Long Road To Ruin: Another salutary tale of destructive litigation
The judgment in M v M, which popped up on Bailii today, is notable not so much for what it decided, but for the sad tale of utterly destructive litigation that it contains. Such tales appear all too frequently in the law reports, and despite the salutary message that they contain, I'm sure that they will not deter future generations of family litigants from embarking upon a similarly destructive course of action.
Nevertheless, I feel it my duty to retell the tale, in the hope that it may at least deter one couple from falling into the destructive litigation trap.

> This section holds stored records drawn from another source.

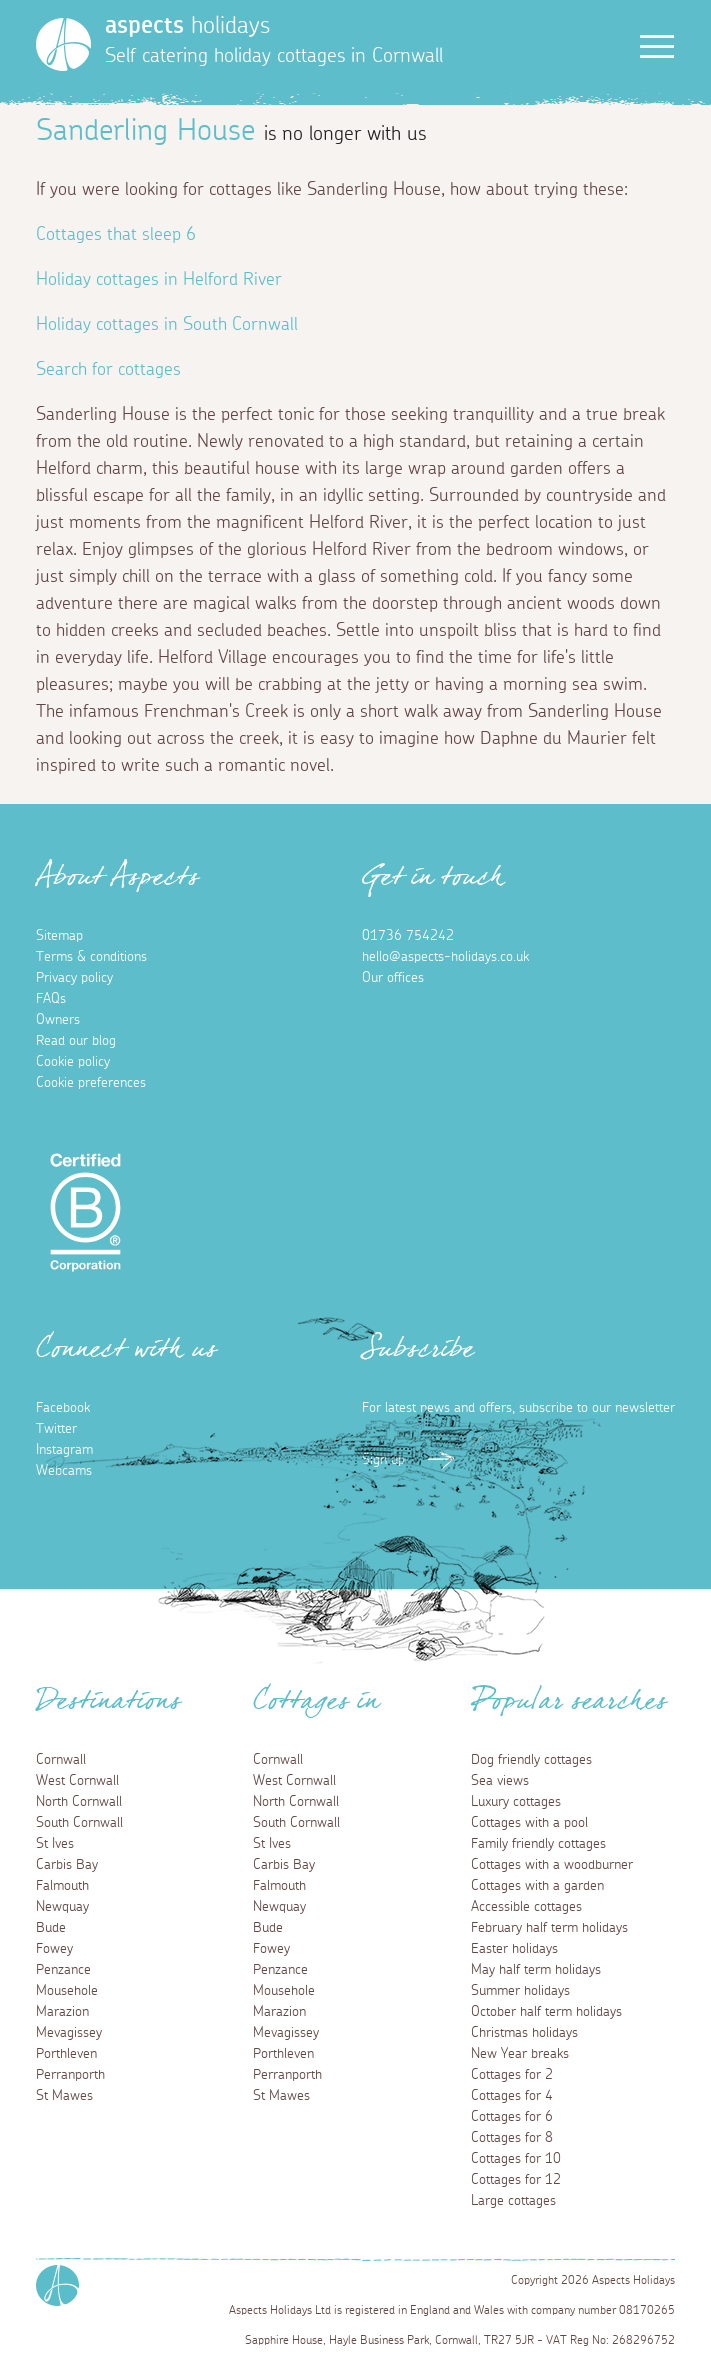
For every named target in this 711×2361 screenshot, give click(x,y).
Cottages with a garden (537, 1886)
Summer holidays (520, 1991)
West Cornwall (77, 1781)
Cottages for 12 (516, 2180)
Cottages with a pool (529, 1823)
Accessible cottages (526, 1907)
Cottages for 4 (512, 2096)
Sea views (500, 1781)
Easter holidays (514, 1949)
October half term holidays (546, 2012)
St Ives (55, 1844)
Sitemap (59, 936)
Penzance (63, 1970)
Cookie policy (73, 1062)
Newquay (62, 1907)
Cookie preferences (91, 1083)
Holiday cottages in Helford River (159, 280)
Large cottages (513, 2201)
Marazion (62, 2012)
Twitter (56, 1429)
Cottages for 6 (512, 2117)
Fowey (54, 1949)
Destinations (108, 1707)
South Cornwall (79, 1823)
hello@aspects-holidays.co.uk (445, 957)
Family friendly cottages (538, 1844)
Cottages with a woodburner (552, 1865)
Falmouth (62, 1886)
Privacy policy (74, 978)
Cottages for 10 (516, 2159)
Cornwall (61, 1760)
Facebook (63, 1408)
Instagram (64, 1450)
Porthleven (66, 2054)
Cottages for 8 (512, 2138)
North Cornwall (79, 1802)
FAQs (51, 999)
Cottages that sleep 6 (116, 235)
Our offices (393, 978)
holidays (187, 26)
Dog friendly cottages (531, 1760)
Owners (58, 1020)
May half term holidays (536, 1970)
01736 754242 (408, 936)
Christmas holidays (524, 2033)
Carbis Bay (67, 1865)
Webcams (64, 1471)
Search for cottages (108, 370)
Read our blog (76, 1041)
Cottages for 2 (512, 2075)
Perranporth (70, 2075)
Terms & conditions (91, 957)
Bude (51, 1928)
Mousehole (67, 1991)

The first paragraph of the judgment of Robert Peel QC, sitting as a High Court judge, sets the scene:
"After nearly 22 years of marriage, which must have contained happy times together and during which 3 children were born to whom the Husband ("H") and Wife ("W) are devoted, this couple embarked on ruinous and recriminatory financial remedy proceedings. There have been 13 oral hearings, including 2 FDRs and an aborted 5-day trial, and 4 applications by H for permission to appeal disposed of on paper at High Court and Court of Appeal level. The combined legal costs are £594,000. The litigation, and attendant bitterness, has led to fractured relations between H and the children."
It then gets worse:
"One might be forgiven for assuming that all this energy has been expended over great wealth. This is not so. The only liquid asset of any substance is the proceeds of sale of the FMH, some £630,000 currently held on solicitors' account. That sum is now all but offset by the parties' debts, not least the legal fees. Thus, the true net liquid wealth is virtually nil."
Ouch. This depressingly familiar outcome led Judge Peel to comment: "It is hard to express what a calamitous waste of resources this has been." Quite.
For the purpose of this post (which, as I have indicated, is to deter others from frittering away family resources on destructive litigation) I do not need to go into details of the case, and the matters that were being argued. Suffice to say that the issues included two of those so favoured by couples determined line the pockets of their lawyers: arguing that one party's interest in a family company was a matrimonial asset and (the golden oldie) raising the issue of conduct. Remarkably, the parties each essentially agreed not to pursue these issues (the first raised by H, the second by W) just before the final hearing, and after well over a year of expensive and brutal litigation.
And who was to blame for the litigation being so destructive? Both parties, to a greater or lesser degree, as Judge Peel explained:
"Neither party is entirely free from blame in the conduct of the litigation. On W's side, her approach to the conduct allegations led to the trial in September last year being aborted and undoubtedly raised the stakes and the litigation temperature.
"H is more blameworthy. He launched numerous applications and appeals, some of which were clearly misconceived. He has throughout exaggerated W's resources. His Form E1 and subsequent Form E were deficient in certain respects as demonstrated in cross examination. Moreover, there is some force in the submission that W has engaged more constructively than H in the open offers and has been much closer to the mark than H."
And what of the outcome? Well, this is the saddest part, and it is summarised in the last paragraph of the judgment:
"This self-defeating litigation is now over. It is scarcely credible that at the end of it all, they emerge with about £5,000 each of liquid assets, having incurred nearly £600,000 of costs, but such is the reality. There may be worse examples of disproportionate and ill-judged litigation, but none spring readily to mind."